═══ Source material ═══

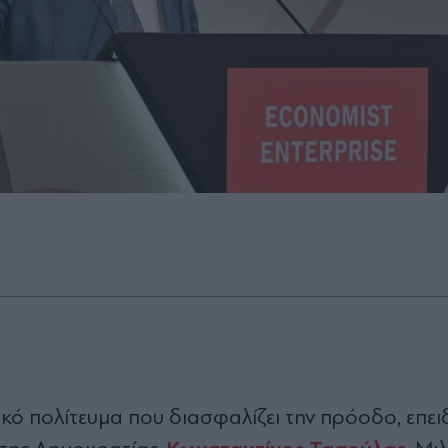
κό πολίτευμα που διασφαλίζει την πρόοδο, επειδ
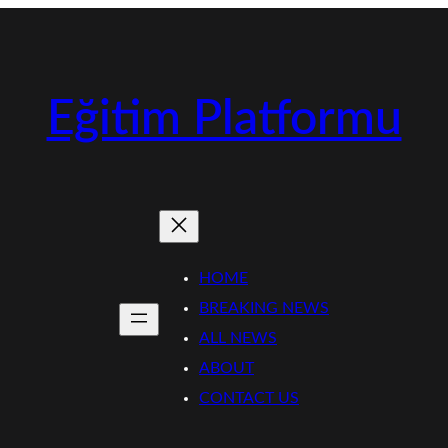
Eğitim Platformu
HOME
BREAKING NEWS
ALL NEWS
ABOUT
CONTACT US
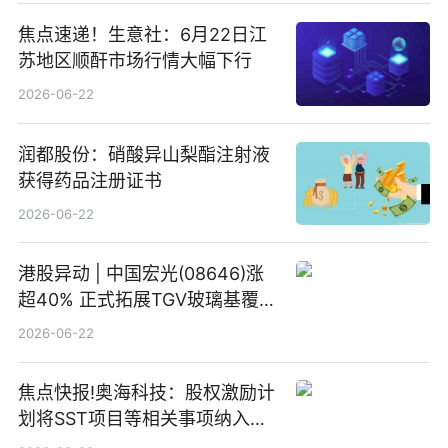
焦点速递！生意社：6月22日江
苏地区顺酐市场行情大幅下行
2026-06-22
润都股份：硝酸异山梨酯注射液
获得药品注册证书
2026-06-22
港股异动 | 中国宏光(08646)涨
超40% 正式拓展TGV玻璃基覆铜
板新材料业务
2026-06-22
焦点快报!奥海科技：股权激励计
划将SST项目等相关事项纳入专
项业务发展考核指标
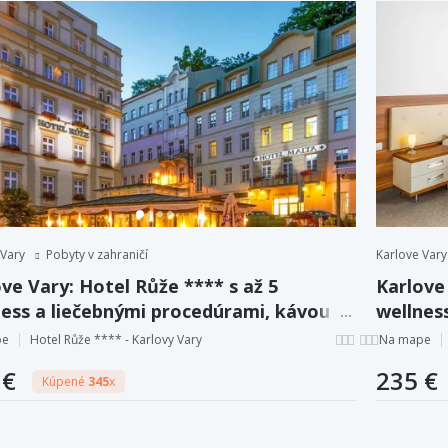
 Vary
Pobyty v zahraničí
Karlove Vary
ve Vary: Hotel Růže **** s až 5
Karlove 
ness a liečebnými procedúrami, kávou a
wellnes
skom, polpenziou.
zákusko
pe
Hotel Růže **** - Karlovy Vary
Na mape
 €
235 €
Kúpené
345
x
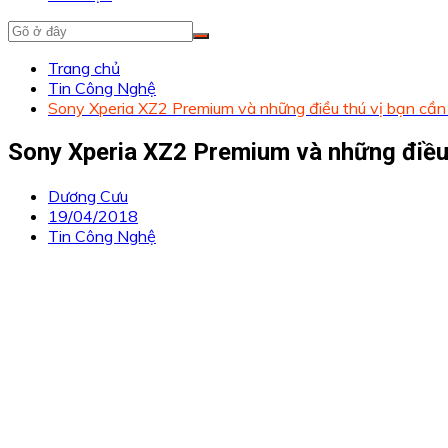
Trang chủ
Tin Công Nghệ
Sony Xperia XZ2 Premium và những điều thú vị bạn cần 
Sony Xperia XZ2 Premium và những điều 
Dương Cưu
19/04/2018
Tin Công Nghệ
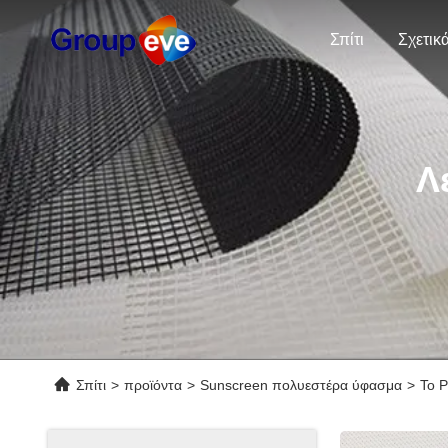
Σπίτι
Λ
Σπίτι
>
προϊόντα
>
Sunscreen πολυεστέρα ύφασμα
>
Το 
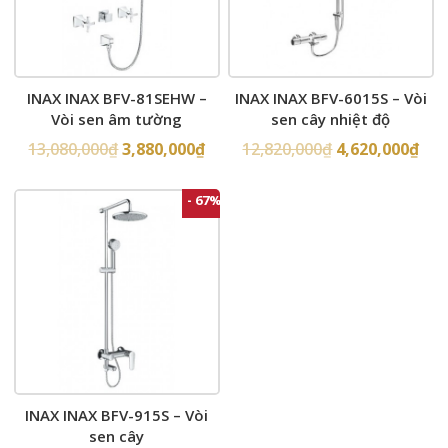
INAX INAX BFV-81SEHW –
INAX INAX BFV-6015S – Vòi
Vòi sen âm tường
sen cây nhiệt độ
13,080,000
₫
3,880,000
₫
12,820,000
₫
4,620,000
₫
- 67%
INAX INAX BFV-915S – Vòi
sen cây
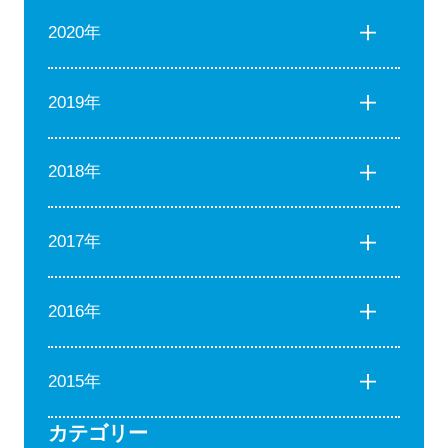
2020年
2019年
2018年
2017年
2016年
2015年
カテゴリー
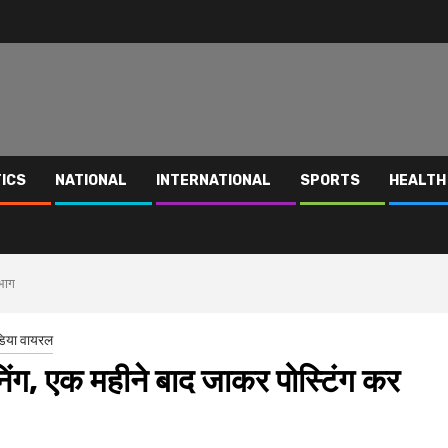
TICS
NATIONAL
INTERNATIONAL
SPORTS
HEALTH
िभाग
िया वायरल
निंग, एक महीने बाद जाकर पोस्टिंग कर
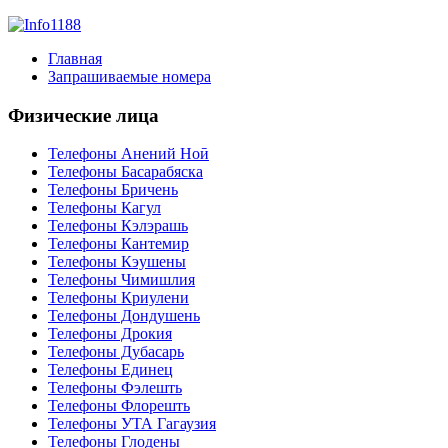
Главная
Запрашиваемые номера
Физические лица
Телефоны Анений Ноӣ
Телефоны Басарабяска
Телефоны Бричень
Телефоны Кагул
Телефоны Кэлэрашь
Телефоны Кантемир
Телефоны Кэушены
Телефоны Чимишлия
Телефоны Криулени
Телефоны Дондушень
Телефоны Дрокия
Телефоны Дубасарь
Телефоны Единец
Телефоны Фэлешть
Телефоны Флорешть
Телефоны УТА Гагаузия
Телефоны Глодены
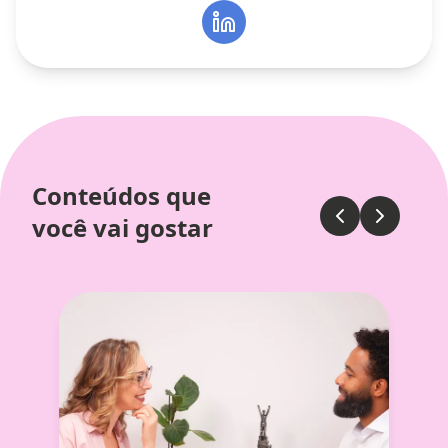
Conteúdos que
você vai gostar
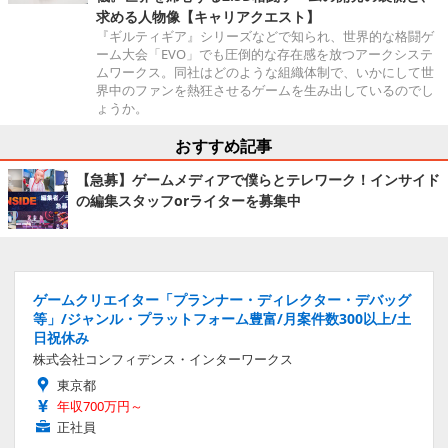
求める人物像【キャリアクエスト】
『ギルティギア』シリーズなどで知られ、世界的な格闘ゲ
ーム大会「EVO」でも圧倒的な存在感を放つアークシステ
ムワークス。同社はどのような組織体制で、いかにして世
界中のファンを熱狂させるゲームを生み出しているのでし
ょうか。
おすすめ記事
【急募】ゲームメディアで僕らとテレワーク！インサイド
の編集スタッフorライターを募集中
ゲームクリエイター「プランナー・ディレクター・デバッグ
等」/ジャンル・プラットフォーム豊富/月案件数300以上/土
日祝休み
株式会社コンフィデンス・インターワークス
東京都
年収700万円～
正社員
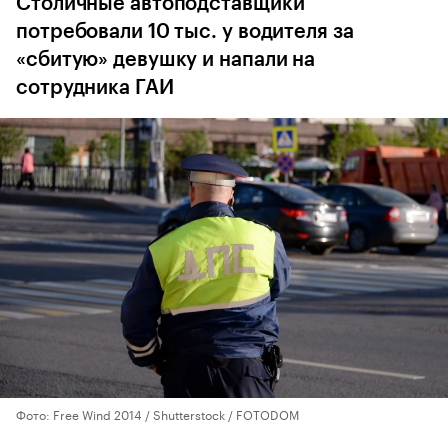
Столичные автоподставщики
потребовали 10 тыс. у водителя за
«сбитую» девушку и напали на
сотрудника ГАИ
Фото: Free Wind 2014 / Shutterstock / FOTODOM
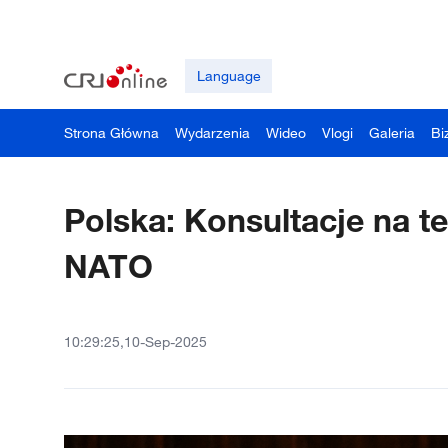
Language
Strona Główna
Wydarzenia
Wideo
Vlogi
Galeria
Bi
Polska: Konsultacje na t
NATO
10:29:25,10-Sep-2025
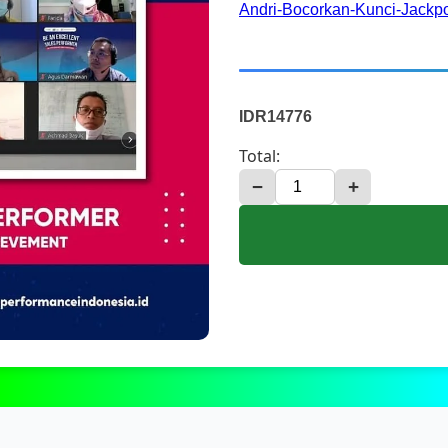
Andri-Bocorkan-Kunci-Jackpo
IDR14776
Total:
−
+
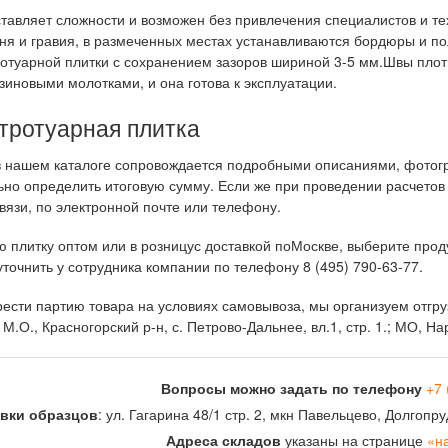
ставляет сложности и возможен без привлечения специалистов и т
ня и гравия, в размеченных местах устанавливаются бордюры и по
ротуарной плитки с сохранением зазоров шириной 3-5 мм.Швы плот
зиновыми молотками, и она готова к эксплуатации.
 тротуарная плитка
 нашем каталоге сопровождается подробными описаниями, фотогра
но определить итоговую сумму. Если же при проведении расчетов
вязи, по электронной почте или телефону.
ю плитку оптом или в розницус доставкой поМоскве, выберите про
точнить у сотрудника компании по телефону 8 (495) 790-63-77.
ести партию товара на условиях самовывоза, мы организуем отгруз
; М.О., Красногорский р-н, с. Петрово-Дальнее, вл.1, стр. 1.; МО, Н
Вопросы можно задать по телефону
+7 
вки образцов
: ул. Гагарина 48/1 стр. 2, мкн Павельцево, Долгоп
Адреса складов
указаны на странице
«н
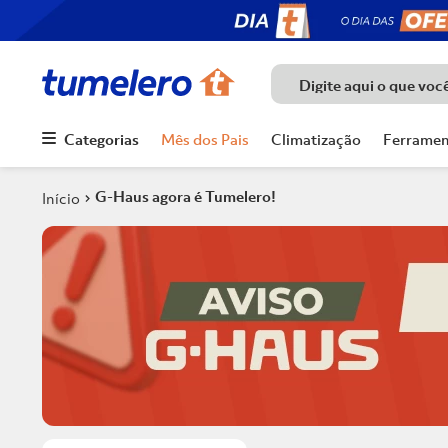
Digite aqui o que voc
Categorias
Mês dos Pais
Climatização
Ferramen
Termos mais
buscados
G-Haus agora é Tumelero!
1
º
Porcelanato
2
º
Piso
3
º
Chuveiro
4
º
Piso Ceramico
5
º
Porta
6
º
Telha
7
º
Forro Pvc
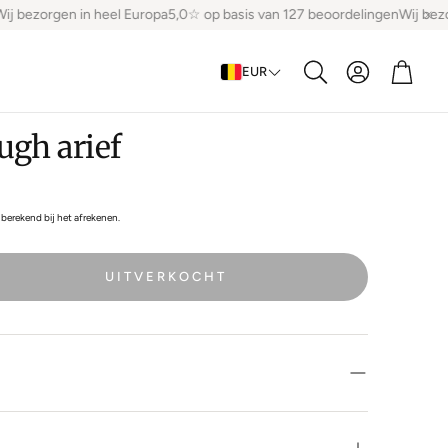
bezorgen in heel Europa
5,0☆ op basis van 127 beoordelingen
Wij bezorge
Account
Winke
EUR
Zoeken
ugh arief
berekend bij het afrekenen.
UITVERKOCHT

═══

Once the line containing "Sony Xperia XZ2 Premium và những điều thú" has been copied, stop; everything from the first line of the data up to it must be copied exactly, without pictures.

κό πολίτευμα που διασφαλίζει την πρόοδο, επειδ
Eğitim Platformu
HOME
BREAKING NEWS
ALL NEWS
ABOUT
CONTACT US
焦点速递！生意社：6月22日江
苏地区顺酐市场行情大幅下行
2026-06-22
润都股份：硝酸异山梨酯注射液
获得药品注册证书
2026-06-22
港股异动 | 中国宏光(08646)涨
超40% 正式拓展TGV玻璃基覆铜
板新材料业务
2026-06-22
焦点快报!奥海科技：股权激励计
划将SST项目等相关事项纳入专
项业务发展考核指标
 Vary
Pobyty v zahraničí
Karlove Vary
ve Vary: Hotel Růže **** s až 5
Karlove 
ness a liečebnými procedúrami, kávou a
wellnes
skom, polpenziou.
zákusko
pe
Hotel Růže **** - Karlovy Vary
Na mape
 €
235 €
Kúpené
345
x
Trang chủ
Tin Công Nghệ
Sony Xperia XZ2 Premium và những điều thú vị bạn cần 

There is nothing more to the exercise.